• Task goal: Nothing but an exact copy of the records is expected here.

• Supplied records:
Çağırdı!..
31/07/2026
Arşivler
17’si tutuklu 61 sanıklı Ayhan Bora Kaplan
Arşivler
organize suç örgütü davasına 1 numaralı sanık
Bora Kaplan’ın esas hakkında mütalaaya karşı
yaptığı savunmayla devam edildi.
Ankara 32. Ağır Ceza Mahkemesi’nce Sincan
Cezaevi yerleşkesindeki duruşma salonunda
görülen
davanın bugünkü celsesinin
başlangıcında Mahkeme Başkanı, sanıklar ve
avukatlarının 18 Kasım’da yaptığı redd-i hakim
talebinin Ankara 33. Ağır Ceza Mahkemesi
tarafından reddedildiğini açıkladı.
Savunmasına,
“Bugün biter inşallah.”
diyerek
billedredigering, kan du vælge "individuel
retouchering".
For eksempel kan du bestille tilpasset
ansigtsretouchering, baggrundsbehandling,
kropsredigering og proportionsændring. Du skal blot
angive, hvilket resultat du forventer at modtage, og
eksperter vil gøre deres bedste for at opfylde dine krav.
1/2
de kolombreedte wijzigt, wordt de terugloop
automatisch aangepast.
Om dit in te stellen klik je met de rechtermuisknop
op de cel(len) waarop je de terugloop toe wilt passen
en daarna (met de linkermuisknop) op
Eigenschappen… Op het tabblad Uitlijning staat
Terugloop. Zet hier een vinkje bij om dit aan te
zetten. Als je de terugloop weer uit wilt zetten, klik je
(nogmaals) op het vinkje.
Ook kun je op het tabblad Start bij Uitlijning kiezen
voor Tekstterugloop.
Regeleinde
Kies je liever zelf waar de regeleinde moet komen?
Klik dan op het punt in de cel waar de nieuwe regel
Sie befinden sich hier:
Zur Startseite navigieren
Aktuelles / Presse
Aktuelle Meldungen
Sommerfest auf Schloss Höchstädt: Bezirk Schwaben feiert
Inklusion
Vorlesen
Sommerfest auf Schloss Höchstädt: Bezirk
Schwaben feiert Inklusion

• Result of the task:
Çağırdı!..
31/07/2026
Arşivler
17’si tutuklu 61 sanıklı Ayhan Bora Kaplan
Arşivler
organize suç örgütü davasına 1 numaralı sanık
Bora Kaplan’ın esas hakkında mütalaaya karşı
yaptığı savunmayla devam edildi.
Ankara 32. Ağır Ceza Mahkemesi’nce Sincan
Cezaevi yerleşkesindeki duruşma salonunda
görülen
davanın bugünkü celsesinin
başlangıcında Mahkeme Başkanı, sanıklar ve
avukatlarının 18 Kasım’da yaptığı redd-i hakim
talebinin Ankara 33. Ağır Ceza Mahkemesi
tarafından reddedildiğini açıkladı.
Savunmasına,
“Bugün biter inşallah.”
diyerek
billedredigering, kan du vælge "individuel
retouchering".
For eksempel kan du bestille tilpasset
ansigtsretouchering, baggrundsbehandling,
kropsredigering og proportionsændring. Du skal blot
angive, hvilket resultat du forventer at modtage, og
eksperter vil gøre deres bedste for at opfylde dine krav.
1/2
de kolombreedte wijzigt, wordt de terugloop
automatisch aangepast.
Om dit in te stellen klik je met de rechtermuisknop
op de cel(len) waarop je de terugloop toe wilt passen
en daarna (met de linkermuisknop) op
Eigenschappen… Op het tabblad Uitlijning staat
Terugloop. Zet hier een vinkje bij om dit aan te
zetten. Als je de terugloop weer uit wilt zetten, klik je
(nogmaals) op het vinkje.
Ook kun je op het tabblad Start bij Uitlijning kiezen
voor Tekstterugloop.
Regeleinde
Kies je liever zelf waar de regeleinde moet komen?
Klik dan op het punt in de cel waar de nieuwe regel
Sie befinden sich hier:
Zur Startseite navigieren
Aktuelles / Presse
Aktuelle Meldungen
Sommerfest auf Schloss Höchstädt: Bezirk Schwaben feiert
Inklusion
Vorlesen
Sommerfest auf Schloss Höchstädt: Bezirk
Schwaben feiert Inklusion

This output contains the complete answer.